- [Work task]: Take each line in the entries below that holds "Surface" and show it.

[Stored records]
....................

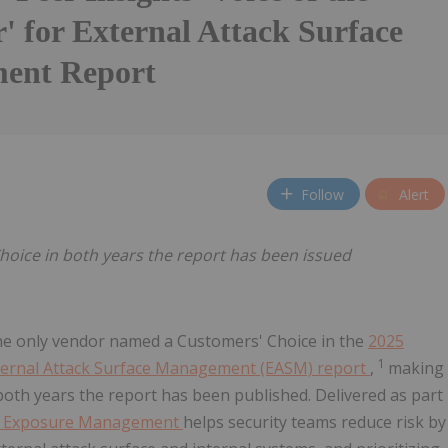
' for External Attack Surface
ent Report
Follow
Alert
oice in both years the report has been issued
the only vendor named a Customers' Choice in the
2025
1
External Attack Surface Management (EASM) report
,
making
both years the report has been published. Delivered as part
® Exposure Management
helps security teams reduce risk by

....................

- [Answer box]:
' for External Attack Surface
External Attack Surface Management (EASM) report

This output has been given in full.